Poetry to Prose
According to novelist and short story writer Joyce Carol Oates, “poetry focuses upon the image, the particular thing, or emotion, or feeling, while prose fiction focuses upon motion through time and space.” Based on this distinction, literary creativity is an impulse that originates in the desire to reflect or capture, in varying degrees, that which exists in the experience of the artist. For many writers, their lives of creativity began, accordingly, in the realm of poetry: that is, with a static regeneration of “the image, the particular thing,” the conceptual. Making the transition from poetry to prose, then, marked a similar transition in stylistic intention: a tendency towards overtly mobile or teleological narrative.

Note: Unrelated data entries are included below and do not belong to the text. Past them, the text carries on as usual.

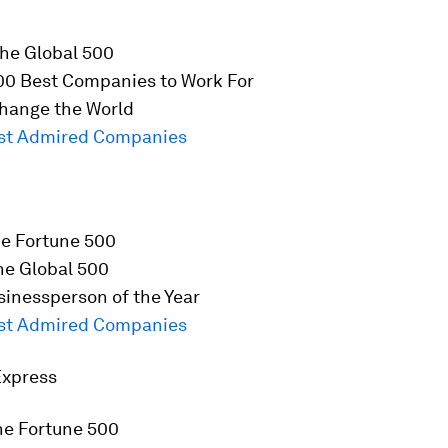
he Global 500
00 Best Companies to Work For
hange the World
st Admired Companies
he
Fortune
500
he Global 500
inessperson of the Year
st Admired Companies
Express
he
Fortune
500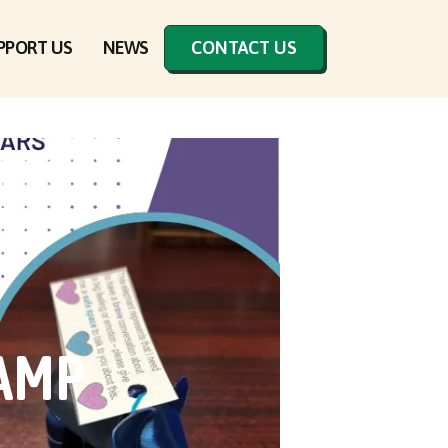
PPORT US
NEWS
CONTACT US
CAMP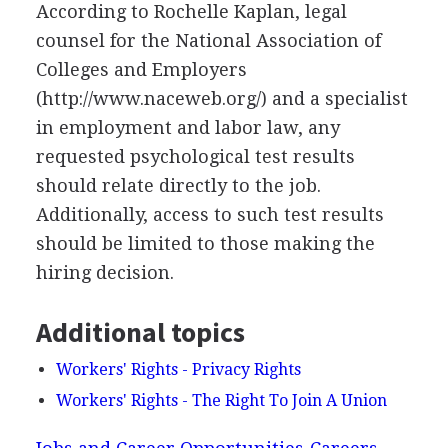
According to Rochelle Kaplan, legal
counsel for the National Association of
Colleges and Employers
(http://www.naceweb.org/) and a specialist
in employment and labor law, any
requested psychological test results
should relate directly to the job.
Additionally, access to such test results
should be limited to those making the
hiring decision.
Additional topics
Workers' Rights - Privacy Rights
Workers' Rights - The Right To Join A Union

Updike, from Poetry to Prose
Many writers, such as John Updike (and even Oates herself,) have managed to continue generating both poetry and prose with equal regularity since they first began their careers. Updike, whose initial publication was itself a poetry collection, entitled The Carpentered Hen and other tame creatures, is perhaps best known as a novelist ans short-story writer, regularly contributing his short fiction to the New Yorker. However, his first accepted submission (to the New Yorker, in 1954) was in fact a poem entitled “Duet, with Muffled Brake Drums.” Poems constituted a significant portion of his contributions to magazines, and continued to provide his prose with an air of humor and levity long after he began to focus on long-form fiction. He considered poetry to be a similarly stimulating alternative to prose writing, deferring to poetry when stuck on a prose project. “I try to vary what I am doing [in my writing], and my verse, or poetry, is a help here.” Originally an aspiring cartoonist, Updike’s ability to visualize his prose with the sensibility of an artist, as well as articulate his visions with the creativity of a poet, led him to approach his writing with a degree of aesthetic craftsmanship. The evocative atmospheres and language of his prose writing was supported to a large extent by his poetic vision, and contributed to his uniquely creative style.
Atwood and Carver
Poetry has also served as a springboard for the careers of writers, who go on to focus their efforts on prose more often than poetry. Margaret Atwood and Raymond Carver began their careers as poets, publishing several books of poetry (to immense critical acclaim) before moving onto the novels and short fiction that would define their bodies of work. In Carver’s case, he saw it as a conscious, personal choice to focus more on short stories later in life. Atwood continues to write poetry, but to a lesser extent. In a 1990 interview, Atwood described the difference in processes between writing poetry and prose. For her, the poems she writes uncovers issues that are later worked out in her prose writing. Similarly, her poems lack the formal structure that her novels require in order to be written. “Writing poetry is a state of free float,” Atwood says, meaning that as a process it is much more free-associative. The liberality of the poetic form allows her to directly tap into hidden truths that take much longer to flesh out in her prose.
Denis Johnson
Denis Johnson, the reclusive novelist of critically acclaimed works such as The Stars at Noon, Jesus’ Son and Tree of Smoke, started out writing poems, amidst an adolescence and early adulthood of heavy substance abuse. As a student at the University of Iowa Writers Workshop, he drank regularly with Raymond Carver himself, meanwhile producing dozens of poems and few prose pieces. While many expressed concern for his well-being, Johnson was initially apprehensive about giving up the bottle, under the impression that he couldn’t produce good-quality work in the same way without his addictions to fuel him. However, once he became sober, Johnson began writing long-form fiction, publishing his first novel, Angels, in 1983. Since his first novel, Johnson’s poetic output has diminished over time. Currently, he is known primarily as a novelist, and as the author of Jesus’ Son, which many claim to be his best work. While poetry provided Johnson with a creative outlet with which to express his pain and desperation, it is in his prose that he found a mature and contemplative voice with which to look back on his life as an addict.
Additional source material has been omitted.